Guaranteed availability: Relying on a single satellite for a given region carries significant risk in the event of outages or demand increases. Ensure your provider offers multiple layers of capacity to address spikes in demand. Ideally, your provider should deliver wide beam coverage as well as continually add HTS spot beams to address high-traffic areas.
Ability to scale and shift capacity: The last thing you want is to get stuck paying for capacity you do not use. Make sure the provider you choose offers a guaranteed volume of Mbps within the region of your choice and that the bandwidth you purchase has portability to meet changing geographic requirements and real-world demand.
Accommodations for unpredictable traffic: When end terminals are on the move, contracting capacity across mobile users in the right locations and quantity to maintain Committed Information Rates (CIR’s) or Service Level Agreements (SLA’s) can be challenging. Depending on the sector, needs can be unpredictable and service commitments for these applications can create financial risk, especially with irregular beam utilisation. Find out how your prospective provider addresses less predictable or volatile traffic and ask about guaranteed CIR’s and SLA’s within predefined zones made up of wide beams and spot beams.

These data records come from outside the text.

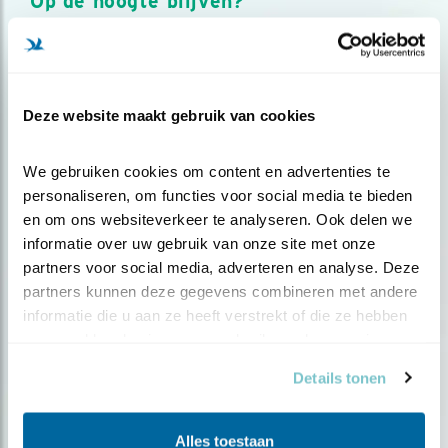
Op de hoogte blijven?
Meld je aan en ontvang nieuws, inspiratie, acties en tips
over vogels en activiteiten van Vogelbescherming.
AANMELDEN VOGELNIEUWS
Deze website maakt gebruik van cookies
Volg ons via social media
We gebruiken cookies om content en advertenties te 
personaliseren, om functies voor social media te bieden 
en om ons websiteverkeer te analyseren. Ook delen we 
informatie over uw gebruik van onze site met onze 
partners voor social media, adverteren en analyse. Deze 
partners kunnen deze gegevens combineren met andere 
informatie die u aan ze heeft verstrekt of die ze hebben 
verzameld op basis van uw gebruik van hun services.
Details tonen
Alles toestaan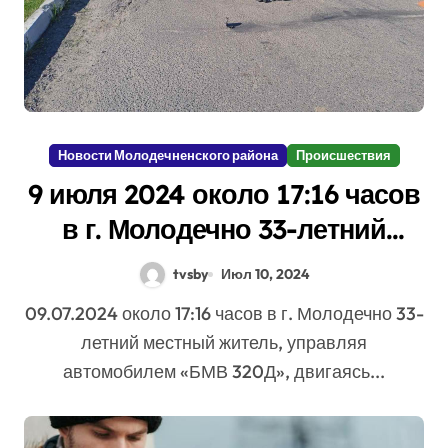
Новости Молодечненского района
Происшествия
9 июля 2024 около 17:16 часов
в г. Молодечно 33-летний
местный житель, управляя
tvsby
Июл 10, 2024
автомобилем «БМВ 320Д»,
09.07.2024 около 17:16 часов в г. Молодечно 33-
совершил наезд на
летний местный житель, управляя
велосипедиста, 35-летнего
автомобилем «БМВ 320Д», двигаясь...
местного жителя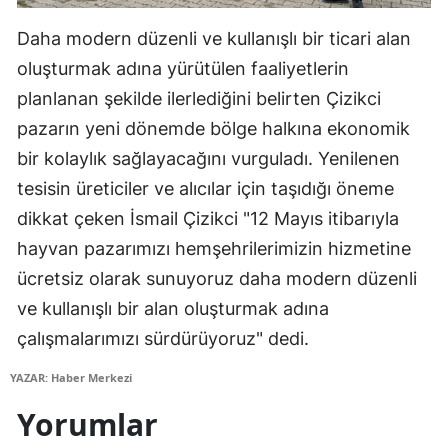
Samsun
Daha modern düzenli ve kullanışlı bir ticari alan
oluşturmak adına yürütülen faaliyetlerin
Siirt
planlanan şekilde ilerlediğini belirten Çizikci
Sinop
pazarın yeni dönemde bölge halkına ekonomik
Sivas
bir kolaylık sağlayacağını vurguladı. Yenilenen
tesisin üreticiler ve alıcılar için taşıdığı öneme
Tekirdağ
dikkat çeken İsmail Çizikci "12 Mayıs itibarıyla
Tokat
hayvan pazarımızı hemşehrilerimizin hizmetine
ücretsiz olarak sunuyoruz daha modern düzenli
Trabzon
ve kullanışlı bir alan oluşturmak adına
Tunceli
çalışmalarımızı sürdürüyoruz" dedi.
Şanlıurfa
YAZAR: Haber Merkezi
Uşak
Yorumlar
Van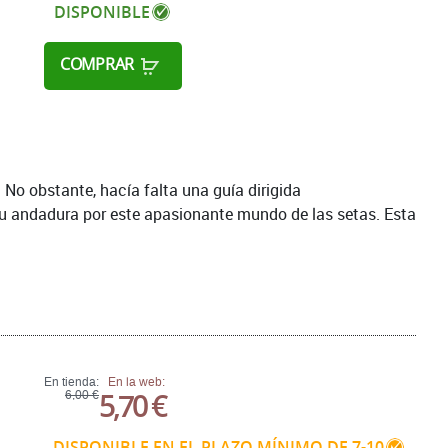
DISPONIBLE
COMPRAR
No obstante, hacía falta una guía dirigida
u andadura por este apasionante mundo de las setas. Esta
En tienda:
En la web:
5,70 €
6,00 €
DISPONIBLE EN EL PLAZO MÍNIMO DE 7-10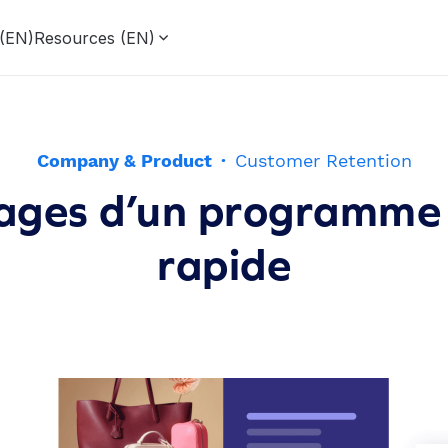
 (EN)
Resources (EN)
Company & Product
·
Customer Retention
ages d’un programme d
rapide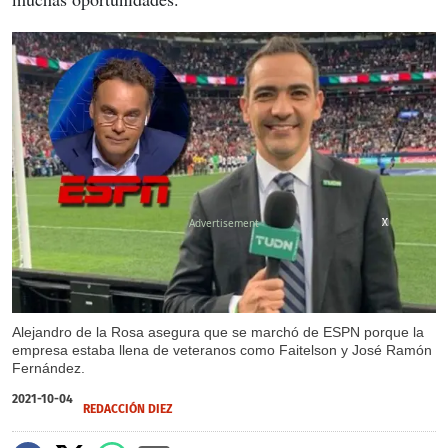
X
X
X
Alejandro de la Rosa asegura que se marchó de ESPN porque la
empresa estaba llena de veteranos como Faitelson y José Ramón
Fernández.
2021-10-04
REDACCIÓN DIEZ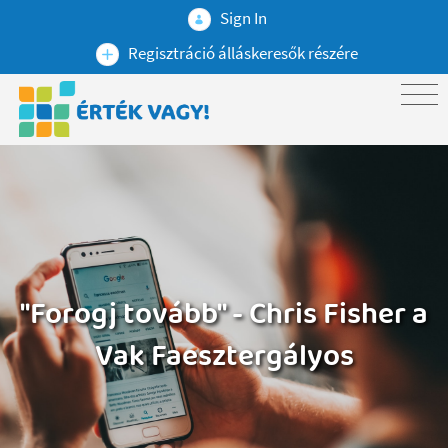
Sign In
Regisztráció álláskeresők részére
"Forogj tovább" - Chris Fisher a
Vak Faesztergályos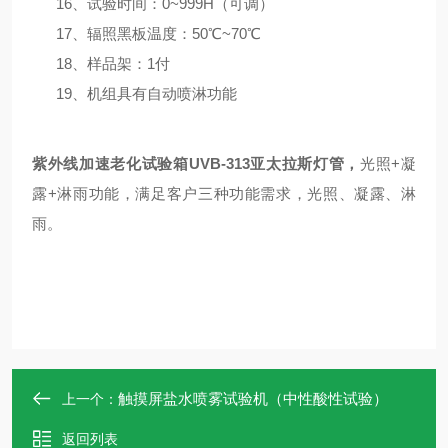
16、试验时间：0~999H（可调）
17、辐照黑板温度：50℃~70℃
18、样品架：1付
19、机组具有自动喷淋功能
紫外线加速老化试验箱UVB-313亚太拉斯灯管
，
光照+凝
露+淋雨功能，满足客户三种功能需求，光照、凝露、淋
雨
。
触摸屏盐水喷雾试验机（中性酸性试验）
上一个：
返回列表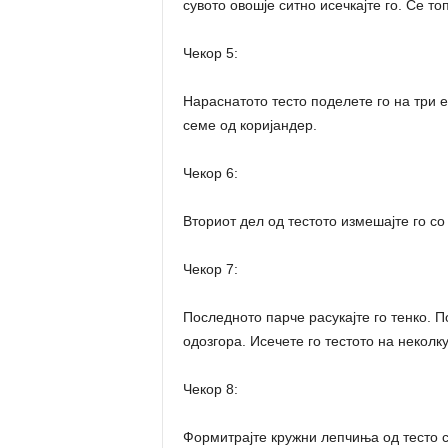
сувото овошје ситно исечкајте го. Се то
Чекор 5:
Нараснатото тесто поделете го на три 
семе од коријандер.
Чекор 6:
Вториот дел од тестото измешајте го со 
Чекор 7:
Последното парче расукајте го тенко. П
одозгора. Исечете го тестото на неколку 
Чекор 8:
Формитрајте кружни лепчиња од тесто со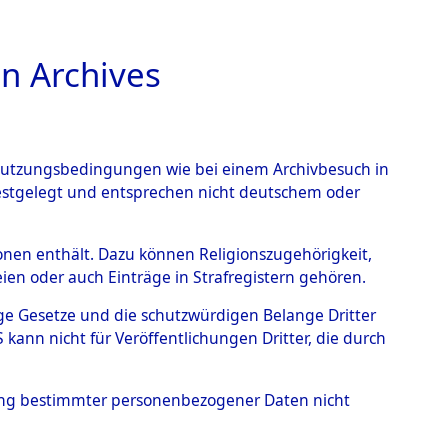
n Archives
TIONS ONLINE
n Nutzungsbedingungen wie bei einem Archivbesuch in
festgelegt und entsprechen nicht deutschem oder
ead - Cemeteries:
rsonen enthält. Dazu können Religionszugehörigkeit,
en oder auch Einträge in Strafregistern gehören.
 von Häftlingsnummern:
tige Gesetze und die schutzwürdigen Belange Dritter
S - Records Branch - für
ann nicht für Veröffentlichungen Dritter, die durch
 den Stationen der
hung bestimmter personenbezogener Daten nicht
133 (84614079)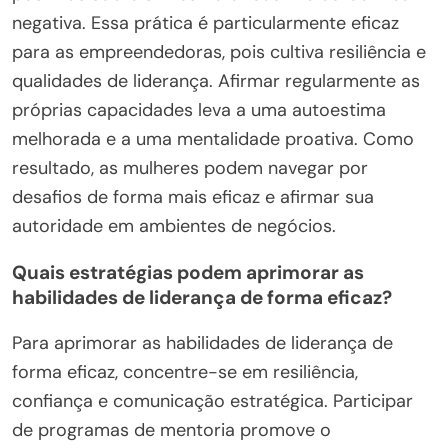
negativa. Essa prática é particularmente eficaz
para as empreendedoras, pois cultiva resiliência e
qualidades de liderança. Afirmar regularmente as
próprias capacidades leva a uma autoestima
melhorada e a uma mentalidade proativa. Como
resultado, as mulheres podem navegar por
desafios de forma mais eficaz e afirmar sua
autoridade em ambientes de negócios.
Quais estratégias podem aprimorar as
habilidades de liderança de forma eficaz?
Para aprimorar as habilidades de liderança de
forma eficaz, concentre-se em resiliência,
confiança e comunicação estratégica. Participar
de programas de mentoria promove o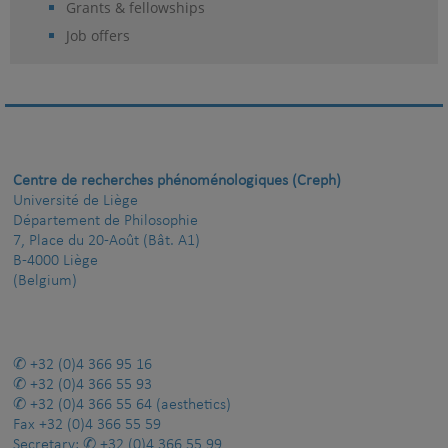
Grants & fellowships
Job offers
Centre de recherches phénoménologiques (Creph)
Université de Liège
Département de Philosophie
7, Place du 20-Août (Bât. A1)
B-4000 Liège
(Belgium)
+32 (0)4 366 95 16
+32 (0)4 366 55 93
+32 (0)4 366 55 64
(aesthetics)
Fax
+32 (0)4 366 55 59
Secretary:
+32 (0)4 366 55 99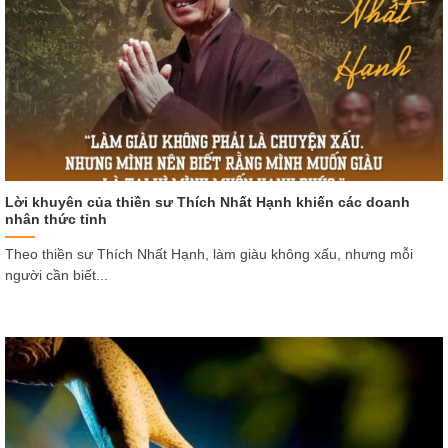
Lời khuyên của thiền sư Thích Nhất Hạnh khiến các doanh
nhân thức tỉnh
Theo thiền sư Thích Nhất Hạnh, làm giàu không xấu, nhưng mỗi
người cần biết...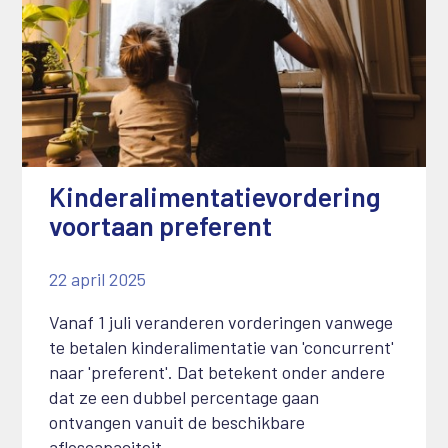
Kinderalimentatievordering
voortaan preferent
22 april 2025
Vanaf 1 juli veranderen vorderingen vanwege
te betalen kinderalimentatie van 'concurrent'
naar 'preferent'. Dat betekent onder andere
dat ze een dubbel percentage gaan
ontvangen vanuit de beschikbare
afloscapaciteit.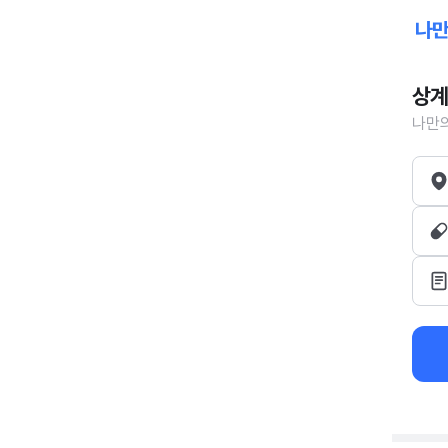
상계
나만의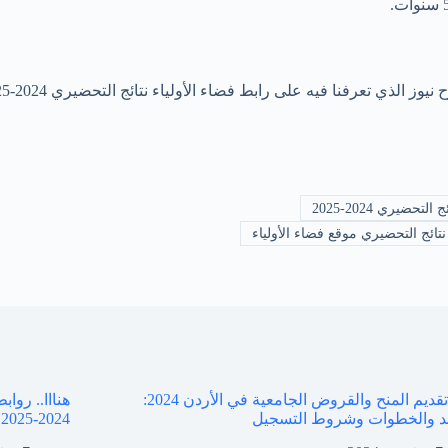
ى رابط فضاء الأولياء نتائج التحضيري 2024-2025 ونتائج تلاميذ السنة التحضيرية والأول الإبتدائي.
تحضيري 2024-2025
تائج التحضيري موقع فضاء الأولياء
رابط تقديم المنح والقروض الجامعية في الأردن 2024:
هنااا.. روا
د والخطوات وشروط التسجيل
2024-2025 جميع الصفوف وزارة التربية والتعليم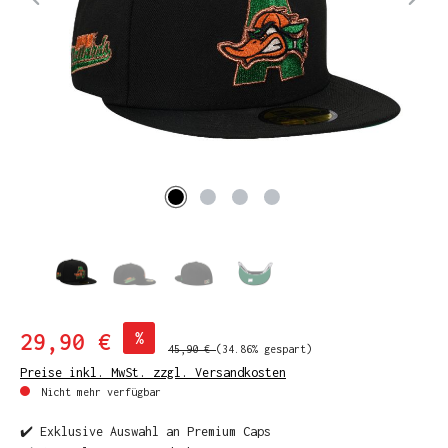
29,90 €
%
45,90 €
(34.86% gespart)
Preise inkl. MwSt. zzgl. Versandkosten
Nicht mehr verfügbar
✔️ Exklusive Auswahl an Premium Caps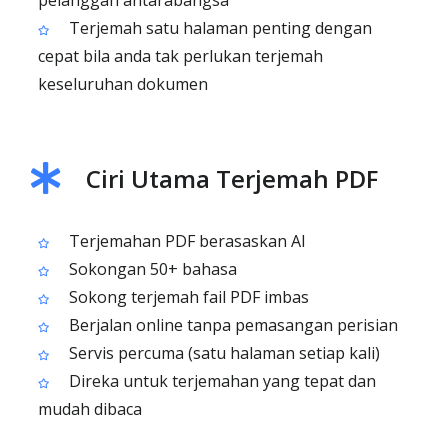
pelanggan antarabangsa
Terjemah satu halaman penting dengan
cepat bila anda tak perlukan terjemah
keseluruhan dokumen
Ciri Utama Terjemah PDF
Terjemahan PDF berasaskan AI
Sokongan 50+ bahasa
Sokong terjemah fail PDF imbas
Berjalan online tanpa pemasangan perisian
Servis percuma (satu halaman setiap kali)
Direka untuk terjemahan yang tepat dan
mudah dibaca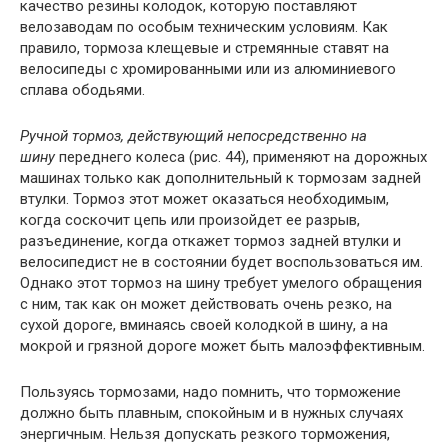
качество резины колодок, которую поставляют
велозаводам по особым техническим условиям. Как
правило, тормоза клещевые и стремянные ставят на
велосипеды с хромированными или из алюминиевого
сплава ободьями.
Ручной тормоз, действующий непосредственно на
шину
переднего колеса (рис. 44), применяют на дорожных
машинах только как дополнительный к тормозам задней
втулки. Тормоз этот может оказаться необходимым,
когда соскочит цепь или произойдет ее разрыв,
разъединение, когда откажет тормоз задней втулки и
велосипедист не в состоянии будет воспользоваться им.
Однако этот тормоз на шину требует умелого обращения
с ним, так как он может действовать очень резко, на
сухой дороге, вминаясь своей колодкой в шину, а на
мокрой и грязной дороге может быть малоэффективным.
Пользуясь тормозами, надо помнить, что торможение
должно быть плавным, спокойным и в нужных случаях
энергичным. Нельзя допускать резкого торможения,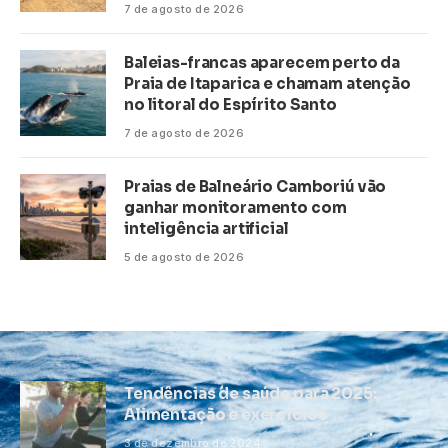
7 de agosto de 2026
Baleias-francas aparecem perto da
Praia de Itaparica e chamam atenção
no litoral do Espírito Santo
7 de agosto de 2026
Praias de Balneário Camboriú vão
ganhar monitoramento com
inteligência artificial
5 de agosto de 2026
Tendências de saúde para 2025:
Alimentação e exercícios
3 de dezembro de 2024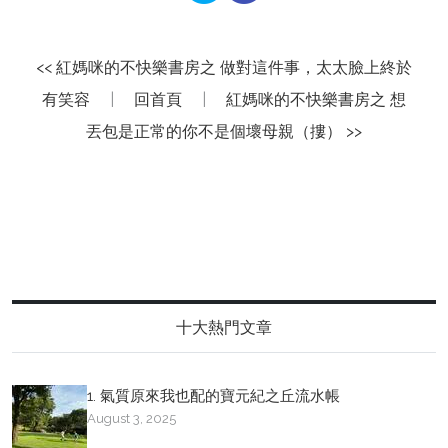
<< 紅媽咪的不快樂書房之 做對這件事，太太臉上終於
有笑容
|
回首頁
|
紅媽咪的不快樂書房之 想
丟包是正常的你不是個壞母親（摟） >>
十大熱門文章
1. 氣質原來我也配的寶元紀之丘流水帳
August 3, 2025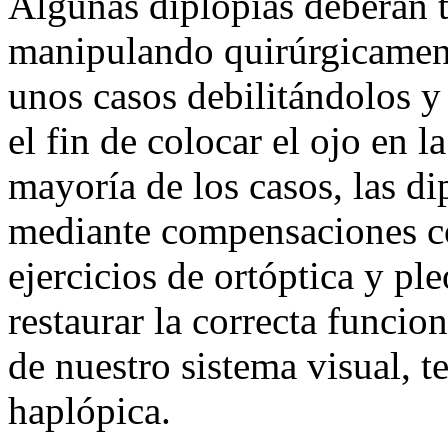
Algunas diplopías deberán t
manipulando quirúrgicament
unos casos debilitándolos y
el fin de colocar el ojo en 
mayoría de los casos, las di
mediante compensaciones co
ejercicios de ortóptica y ple
restaurar la correcta funcio
de nuestro sistema visual, 
haplópica.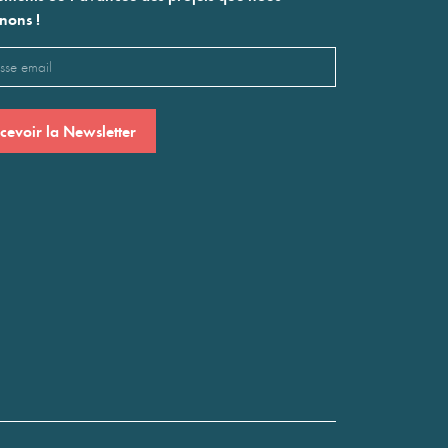
nons !
l
saire)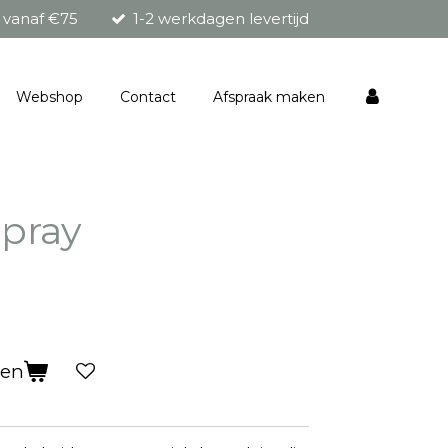
g vanaf €75
1-2 werkdagen levertijd
Webshop
Contact
Afspraak maken
spray
gen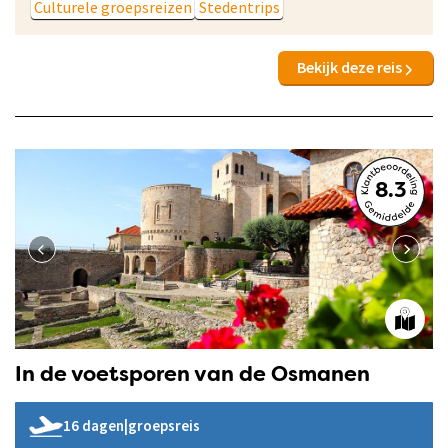
Culturele groepsreizen
Stedentrips
Bekijk deze reis
8.3
In de voetsporen van de Osmanen
16 dagen
|
groepsreis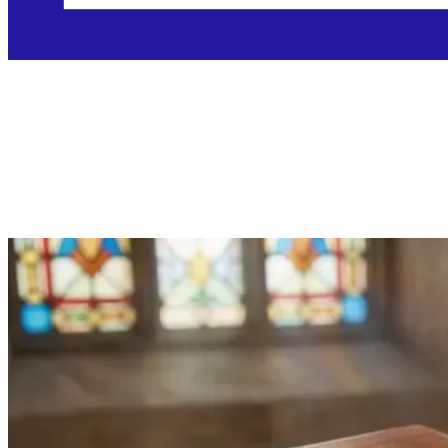
Ponedjeljak, 16.3.2026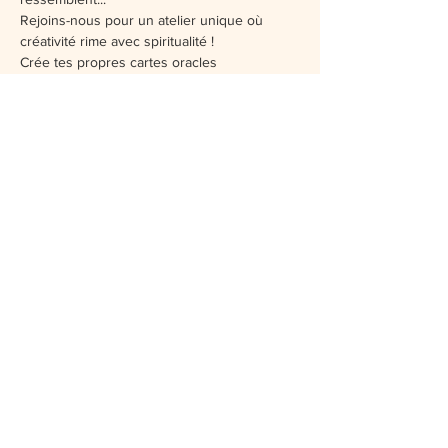
Rejoins-nous pour un atelier unique où 
créativité rime avec spiritualité !
Crée tes propres cartes oracles 
personnalisées, porteuse de ton énergie, 
de tes intentions, et de ta vision intérieure 
au cours de cet atelier.
Tu seras guidé pas à pas pour 
confectionner ce nouveau jeu de carte !
Au programme : 
Afficher plus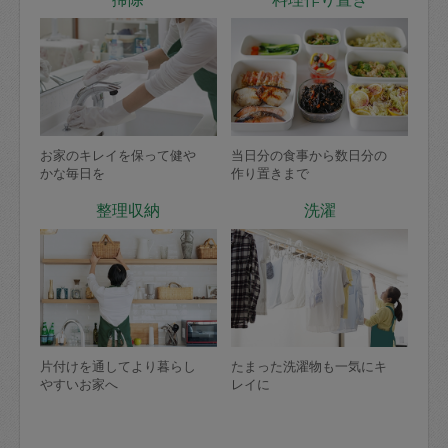
お家のキレイを保って健や
当日分の食事から数日分の
かな毎日を
作り置きまで
整理収納
洗濯
片付けを通してより暮らし
たまった洗濯物も一気にキ
やすいお家へ
レイに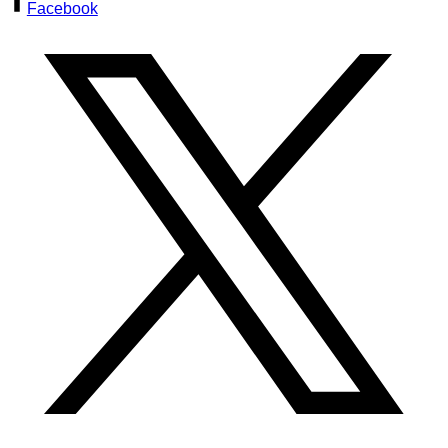
Facebook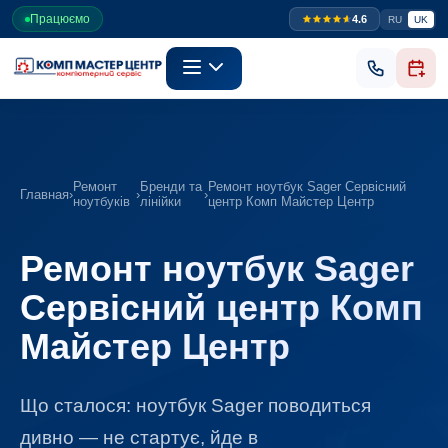
Працюємо
4.6
RU
UK
Ремонт
Бренди та
Ремонт ноутбук Sager Сервісний
Главная
›
›
›
ноутбуків
лінійки
центр Комп Майстер Центр
Ремонт ноутбук Sager
Сервісний центр Комп
Майстер Центр
Що сталося: ноутбук Sager поводиться
дивно — не стартує, йде в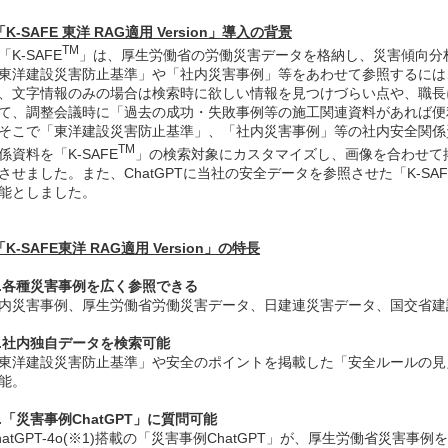
「K-SAFE
東洋 RAG適用 Version」導入の背景
TM
K-SAFE
」は、厚生労働省の労働災害データを格納し、災害傾向分
東洋建設災害防止基準」や「社内災害事例」等をあわせて参照するには
、文字情報のみの場合は検索時に欲しい情報を見つけづらい点や、職長
て、調整会議時に「過去の成功・失敗事例等の施工関連資料があれば便
こで「東洋建設災害防止基準」、「社内災害事例」等の社内安全関係
TM
係資料を「K-SAFE
」の検索対象にカスタマイズし、画像を合わせて
させました。また、ChatGPTに当社の安全データを参照させた「K-SAF
能としました。
「K-SAFE
東洋 RAG適用 Version」の特長
.各種災害事例を広く参照できる
内災害事例、厚生労働省労働災害データ、日建連災害データ、国交省建
.社内独自データを検索可能
東洋建設災害防止基準」や安全のポイントを掲載した「安全ルールの見
能。
.「災害事例ChatGPT」に質問可能
hatGPT-4o(※1)搭載の「災害事例ChatGPT」が、厚生労働省災害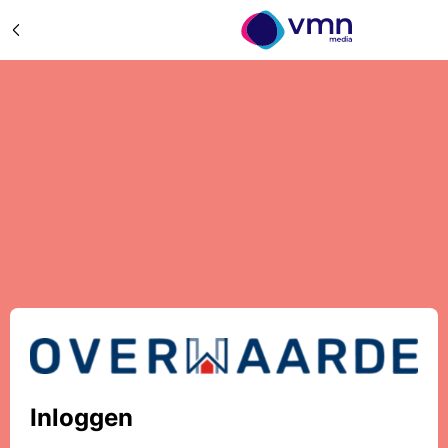
Inloggen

Network and risk management: Depending on your business, the applications served and seasonality, you may be faced with an ever-more-complex inventory of bandwidth that may sit idle at times. That can be a complicated – not to mention risk – proposition to manage. Ask your prospective provider about how they simplify network management and minimise the risk that comes with maintaining an inventory of bandwidth that may be difficult to monetise if end-users all show up in certain beams and vacate others.
Network security: The weakest link in your security chain puts your entire network at risk, so it is critical to partner with a satellite operator who can offer third-party validation of its security posture. Before signing on the dotted line, make sure you understand how security is factored into your provider’s solution, from the technology design and engineering all the way through to customer support.